Execute a processing pipeline from a config object defined in a python module.

positional arguments:
  config                Name of the module that has to contain a config dict
                        which will be instantiated via
                        execution.hydra.instantiate(config).

optional arguments:
  -h, --help            show this help message and exit
  --config_object CONFIG_OBJECT, -o CONFIG_OBJECT
                        Object from the config module that will be
                        instantiated (default: "config").
  --persist_cache, -p   A flag to enable cache persistence (loading from and
                        dumping to a cache directory, see --cache_dir)
  --cache_dir CACHE_DIR, -c CACHE_DIR
                        Cache directory used to load/dump the cache (only
                        relevant if --persist_cache is set).

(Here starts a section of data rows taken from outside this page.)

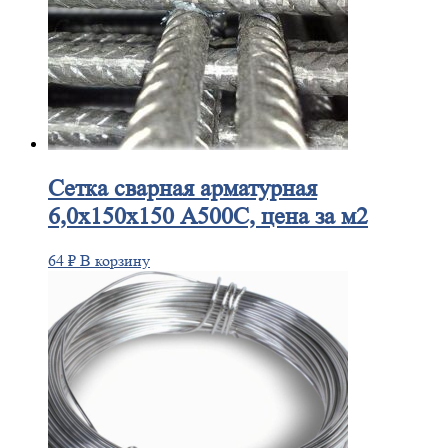
Сетка
сварная арматурная
6,0х150х150 А500С, цена за м2
64
₽
В корзину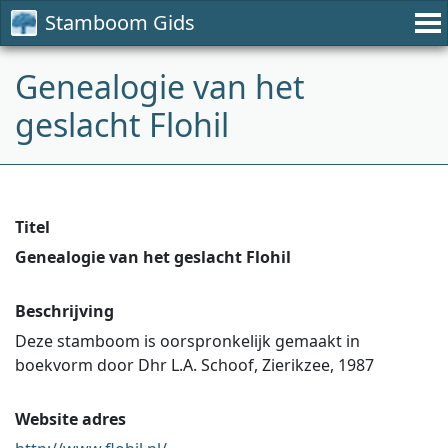
Stamboom Gids
Genealogie van het
geslacht Flohil
Titel
Genealogie van het geslacht Flohil
Beschrijving
Deze stamboom is oorspronkelijk gemaakt in
boekvorm door Dhr L.A. Schoof, Zierikzee, 1987
Website adres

Defaults to
                        "cache"
  --cache_verbose, -v   A flag to enable verbose logging for the cache.
  --display_config, -d  A flag, if enabled, log the config as yaml string to
                        the console.
  --exclude_persisting_targets EXCLUDE_PERSISTING_TARGETS, -e EXCLUDE_PERSISTING_TARGETS
                        Comma separated list of strings that identify targets
                        to exclude from cache persistence. Use hydra_cached.ex
                        ecution.hydra.convert_target_to_string() to get the
                        correct string representation for a callable/class.
                        default: empty string
  --log_level LOG_LEVEL, -l LOG_LEVEL
                        Log level for the console logger. default: INFO

You can find a working example config in this repo.

Pipelines

A pipeline is defined in a Python module that contains at least one dict like object (default: config, see parameter --config_object) which may be arbitrary nested. The pipeline is executed by instantiating that config object, i.e. the config object is recursively processed by calling all values of keys _target_ as functions with the remaining key value pairs as keyword arguments, see method instantiate in hydra.py for further details and additional special keys (like the _cache_result_ flag). This functionality is provided by the hydra package. However, the hydra instantiate method is slightly modified to allow for caching of intermediate results. By doing so, it is possible to reuse object definitions within one pipeline without the need to recalculate them. Per default, a simple in memory cache is used that will not be persisted.

Pipelines are intended to work without external parameters, e.g. all input/output locations are defined within the config. However, if necessary, you can use environment variables to parametrize the config.